◆ **Dataset excerpts**
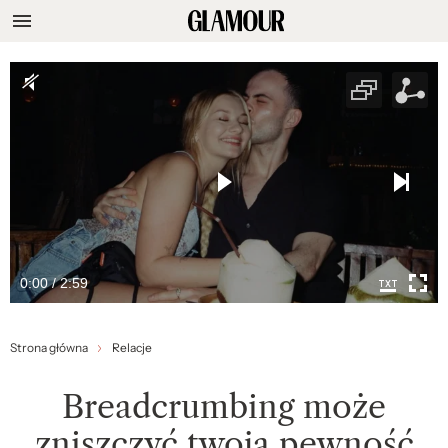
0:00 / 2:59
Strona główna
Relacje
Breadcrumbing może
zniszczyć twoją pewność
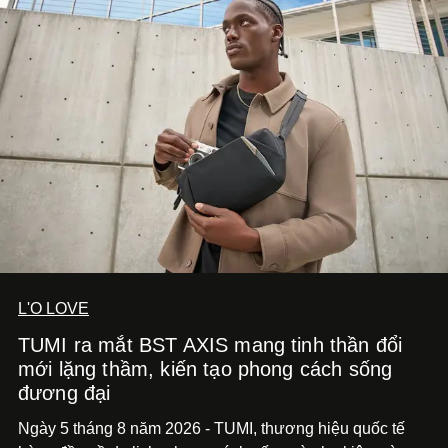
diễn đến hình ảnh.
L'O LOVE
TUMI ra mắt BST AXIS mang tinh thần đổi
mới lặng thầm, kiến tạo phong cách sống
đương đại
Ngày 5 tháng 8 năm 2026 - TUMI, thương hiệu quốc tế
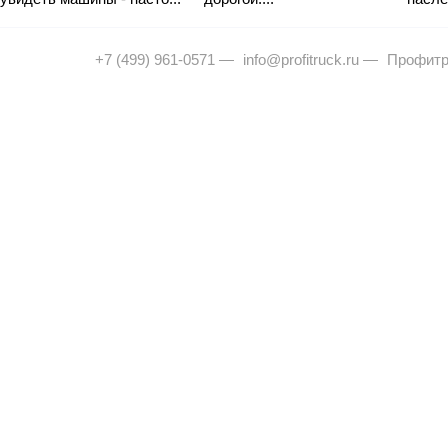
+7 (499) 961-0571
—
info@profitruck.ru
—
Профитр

* * *

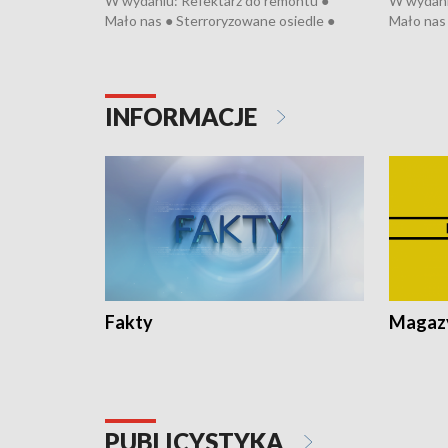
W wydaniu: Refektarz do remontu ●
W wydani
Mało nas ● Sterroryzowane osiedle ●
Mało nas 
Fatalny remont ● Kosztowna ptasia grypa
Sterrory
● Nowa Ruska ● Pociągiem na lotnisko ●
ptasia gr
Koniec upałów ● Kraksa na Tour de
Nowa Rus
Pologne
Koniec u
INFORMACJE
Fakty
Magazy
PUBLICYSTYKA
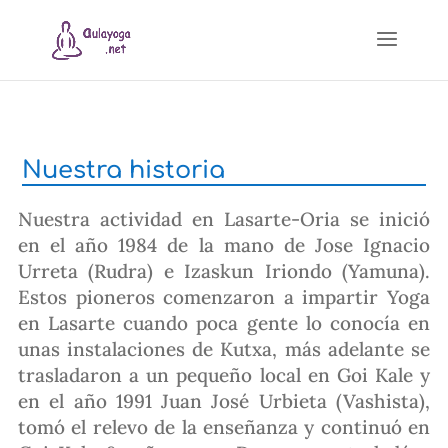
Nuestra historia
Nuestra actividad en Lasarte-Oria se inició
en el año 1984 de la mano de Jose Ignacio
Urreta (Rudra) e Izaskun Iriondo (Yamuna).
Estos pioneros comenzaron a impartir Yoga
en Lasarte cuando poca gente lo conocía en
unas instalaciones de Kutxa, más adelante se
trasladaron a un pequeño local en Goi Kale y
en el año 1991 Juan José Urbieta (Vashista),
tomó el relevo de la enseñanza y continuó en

◆ **EXERCISE AIM**
Above are some entries. Restate word for word the lines from the one holding "Koniec upałów ● Kraksa na Tour de" through the one holding "unas instalaciones de Kutxa, más adelante se", but not the pictures.

◆ **RESPONSE BOX**
Koniec upałów ● Kraksa na Tour de
Nowa Rus
Pologne
Koniec u
INFORMACJE
Fakty
Magazy
PUBLICYSTYKA
Nuestra historia
Nuestra actividad en Lasarte-Oria se inició
en el año 1984 de la mano de Jose Ignacio
Urreta (Rudra) e Izaskun Iriondo (Yamuna).
Estos pioneros comenzaron a impartir Yoga
en Lasarte cuando poca gente lo conocía en
unas instalaciones de Kutxa, más adelante se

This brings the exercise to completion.